I'm quite sure that the photo is posed - it was taken probably around 1900, maybe a little earlier. He's wearing an 1897 regulation dress white jumper, but with a Civil War era cap, what looks like an Army belt and completely wrong trousers.

It's the revolvers, though. I'm taking a stab here and saying that the one in his right hand is an 1858 Remington .44 (a real 1858, note no hammer notches) and the other is an 1863 Remington .36. But, of course, I'm open to corrections!

http://www.fluidlight.com/genealogy/rb_photo.jpg

Here's a link to a ginormous version (http://www.fluidlight.com/genealogy/rb_photo_large.jpg), if you're so inclined.

jimbob86
February 17, 2011, 11:52 PM
Uniform looks like "navy" ..... "Cumberland" the name of a vessel?

egor20
February 18, 2011, 12:01 AM
Deleted

Doc Hoy
February 18, 2011, 05:05 AM
...and the headgear was lovingly referred to as "flat hat."

This is what Jack Nicholson's character was refering to in his line "If he gets (deleted) out of this, I'll eat my (deleted) flat hat." in "The Last Detail."
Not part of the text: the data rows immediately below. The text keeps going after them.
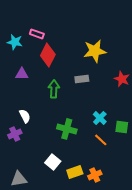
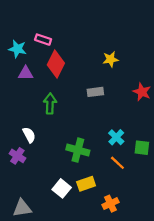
yellow star: (95, 51) -> (110, 59), size x0.6
purple triangle: (22, 74) -> (26, 73), moved
green arrow: (54, 89) -> (50, 104), moved
purple cross: (15, 134) -> (17, 156), turned -32
yellow rectangle: (75, 172) -> (86, 184), moved

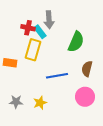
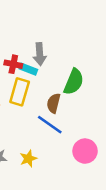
cyan rectangle: (40, 32) -> (28, 69), turned -32
brown semicircle: (87, 69) -> (54, 103), moved
blue line: (57, 76) -> (50, 125), turned 45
The Cumberland was the big frigate with the dubious distinction of being the first to be sunk by the CSS Virginia. A subsequent USS Cumberland and likely the ship represented by the hat, was not launched until 1904. So the dates fit.

mykeal
February 18, 2011, 06:49 AM
I agree with your examination of the handguns, although I don't think the comment 'real 1858' is completely accurate. I understand you to mean the first model of the gun we now call the '1858 Remington', and that I agree with. However, I believe the only revolvers Remington produced in 1858 were the Remington-Beals Second Model Revolver, a small .31 cal 5 shot gun.
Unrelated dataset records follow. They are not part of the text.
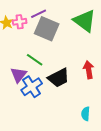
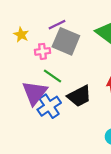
pink cross: (20, 22) -> (42, 51), moved
purple triangle: (19, 75) -> (35, 93), size x1.4

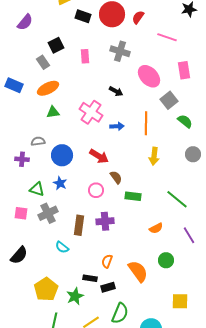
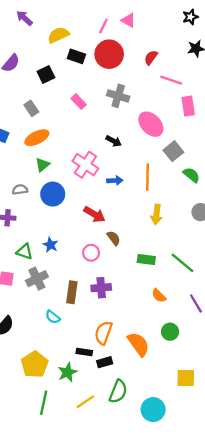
red semicircle: (138, 17) -> (151, 58), moved
black square: (56, 45) -> (46, 74), moved
pink rectangle: (85, 56) -> (79, 102), turned -40
pink rectangle: (184, 70) -> (188, 106), moved
green triangle: (53, 112) -> (43, 165), turned -32
gray semicircle: (38, 141) -> (20, 190), moved
blue circle: (62, 155) -> (53, 194), moved
green rectangle: (133, 196) -> (146, 259), moved
orange semicircle: (156, 228) -> (159, 296), turned 72
orange semicircle: (107, 261) -> (103, 333), size x1.5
The gun in his right hand is surely a Remington-Beals Army Model Revolver, manufactured in 1861 and 1862. This is the first model of the gun we now call the 1858 Remington New Army after the patent date stamped on the barrel. There are no hammer notches in the cylinder, it lacks the frame cutout at the barrel breech and there is no cylinder pin relief on the loading lever. Scaling the barrel length off the cylinder shows it to be a .44. I understand there were only between 2 and 3 thousand of these made and they were not well received by the Army.
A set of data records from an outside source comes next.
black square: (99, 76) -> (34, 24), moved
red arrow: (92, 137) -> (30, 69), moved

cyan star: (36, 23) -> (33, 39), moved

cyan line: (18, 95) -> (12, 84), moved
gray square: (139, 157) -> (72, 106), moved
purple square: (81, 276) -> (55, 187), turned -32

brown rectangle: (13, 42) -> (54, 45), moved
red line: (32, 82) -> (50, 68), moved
The gun in his left hand is just as certainly the third model in the series, a Remington New Model Navy, manufactured from 1863 to 1878 (after 1875 they were cartridge models) and a much more successful design. It has the frame cutout in front of the cylinder and the hammer notches in the cylinder while lacking the loading lever relief of the second design, the Old Model. The barrel length is that of the .36 cal gun. There were over 120,000 of the .44 Army model made; I don't recall how many .36 Navy models were built.

Noz
February 18, 2011, 09:48 AM
I was hoping for a different kind of "nice pair".

Hardcase
February 18, 2011, 10:01 AM
Thanks, Mykeal, that's what I was trying to get at, but you did a much better job of it!

Noz - Made you look! :D

On a flat-hat related note, I sure do wish that we would have had those when I was in the Navy. Those dog bowls were the bane of my existence. They were dirt magnets and, due to my monstrous noggin, never quite looked right on my head. I traded a couple to a French sailor for his flat hat when we were refueling in Djibouti. Other than the silly little pom-pom on the top, it was a nifty little setup.